Voorlopige voorziening van Council of State (Netherlands), Voorzitter, 7 de Abril de 2005

Datum uitspraak 7 de Abril de 2005
Uitgevende instantie:Voorzitter

200501676/2.

Datum uitspraak: 7 april 2005

AFDELING

BESTUURSRECHTSPRAAK

Uitspraak van de Voorzitter van de Afdeling bestuursrechtspraak van de Raad van State op een verzoek om het treffen van een voorlopige voorziening (artikel 8:81 van de Algemene wet bestuursrecht) in het geding tussen:

[verzoekster], gevestigd te [plaats],

en

het college van gedeputeerde staten van Overijssel,

verweerder.

1. Procesverloop

Bij besluit van 11 januari 2005, kenmerk BA/2004/3216, heeft verweerder krachtens artikel 18.12 van de Wet milieubeheer de bij besluit van 21 mei 1992 krachtens de Hinderwet aan verzoekster verleende revisievergunning en de bij besluit van 13 december 1994 krachtens de Wet milieubeheer aan verzoekster verleende veranderingsvergunning voor haar inrichting voor de verwerking van slachtafval op het perceel [locatie] te [plaats] ingetrokken per 4 april 2005. Verweerder heeft verzoekster bij dit besluit meegedeeld dat hij heeft besloten bestuursdwang toe te passen indien verzoekster op of na 4 april 2005 slachtafvalverwerkingsactiviteiten uitvoert en een last onder dwangsom opgelegd indien verzoekster na 4 april 2005 slachtafval in ontvangst neemt.

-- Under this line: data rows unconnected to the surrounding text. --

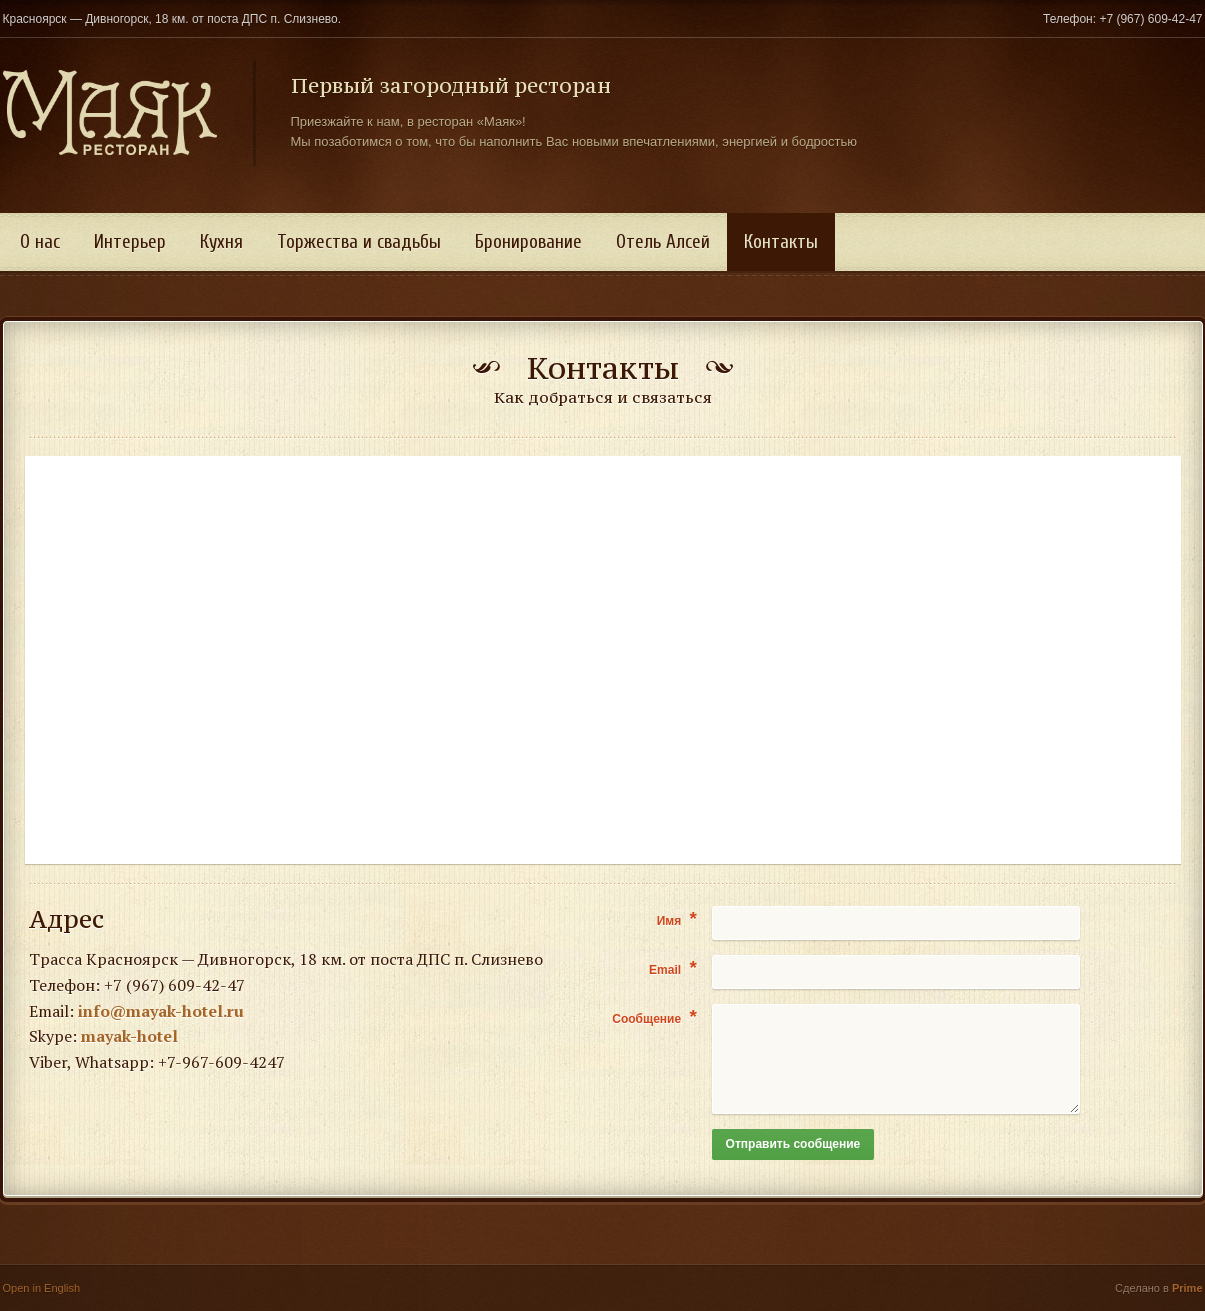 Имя (677, 920)
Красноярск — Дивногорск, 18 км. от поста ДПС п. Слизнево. (172, 19)
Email (673, 969)
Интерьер (130, 242)
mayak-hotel (129, 1036)
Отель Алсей (663, 242)
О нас (40, 242)
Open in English (42, 1288)
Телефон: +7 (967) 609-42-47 (1123, 19)
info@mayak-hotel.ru (161, 1011)
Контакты (781, 242)
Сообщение (654, 1018)
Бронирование (528, 242)
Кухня (221, 242)
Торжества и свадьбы (359, 242) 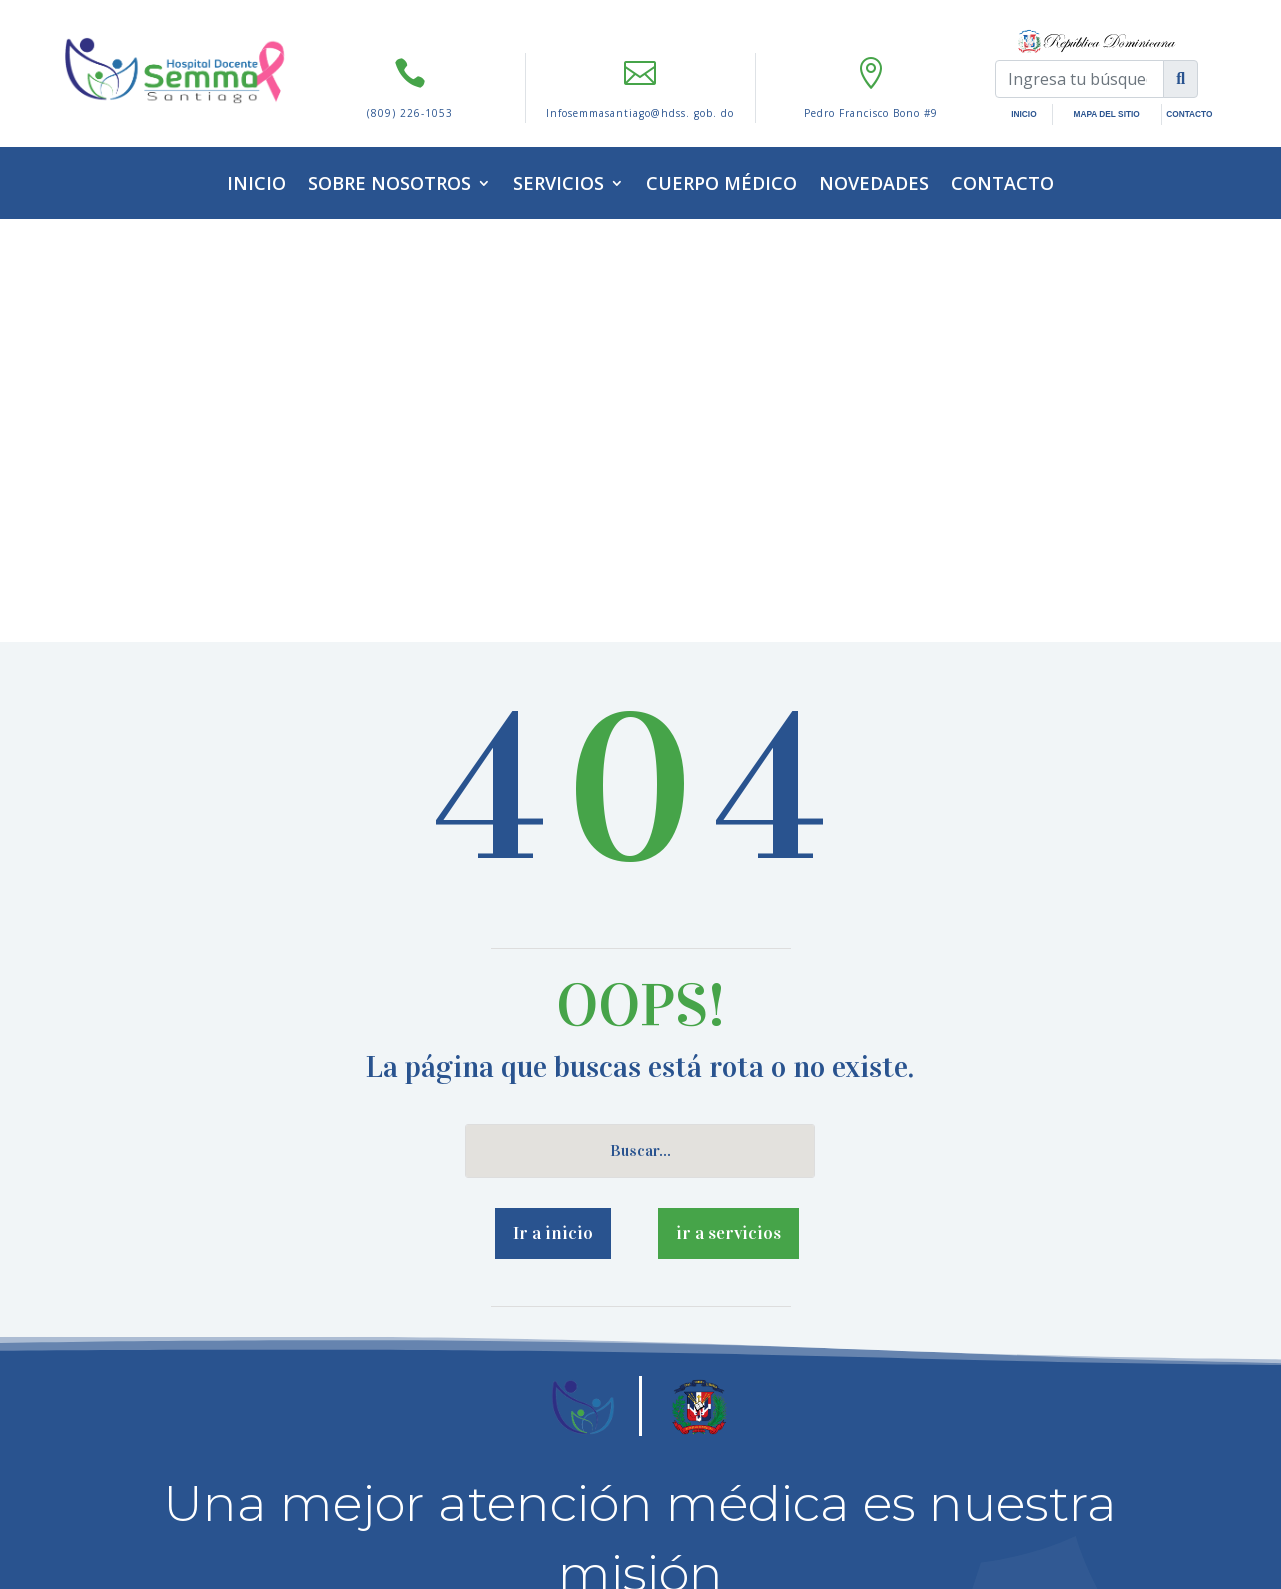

Tegen dit besluit heeft verzoekster bezwaar gemaakt.

Bij brief van 1 april 2005, bij de Raad van State ingekomen op dezelfde datum, heeft verzoekster de Voorzitter verzocht een voorlopige voorziening te treffen.

De Voorzitter heeft het verzoek ter zitting behandeld op 5 april 2005, waar verzoekster, vertegenwoordigd door mr. J.G.M. Roijers, advocaat te Rotterdam, en verweerder, vertegenwoordigd door mr. J.A. van Wijmen, advocaat te Zwolle, en mr. M. van Dijk-Prakken, E.B.J. Lange, P.A. Tempelman, mr. S. Boonstra, G.J.H. Ranter en ing. A. Boom, gemachtigden, zijn verschenen. Voorts is de stichting Wel en Wee, vertegenwoordigd door mr. F.F. Scheffer, advocaat te Deventer, daar als partij gehoord.

2. Overwegingen

2.1. Het bestreden besluit berust op de stelselmatige overtreding van de voorschriften A.2.1 en A.2.2, verbonden aan de in 1992 verleende revisievergunning, en voorschrift B.6, verbonden aan de in 1994 verleende veranderingsvergunning.

Ingevolge voorschrift A.2.1 gelden, kort weergegeven, voor het equivalente geluidniveau ter hoogte van niet tot de inrichting behorende woningen grenswaarden van 50 dB(A) in de dagperiode, 45 dB(A) in de avondperiode en op zondagen en algemeen erkende feestdagen in de dagperiode en 40 dB(A) in de nachtperiode.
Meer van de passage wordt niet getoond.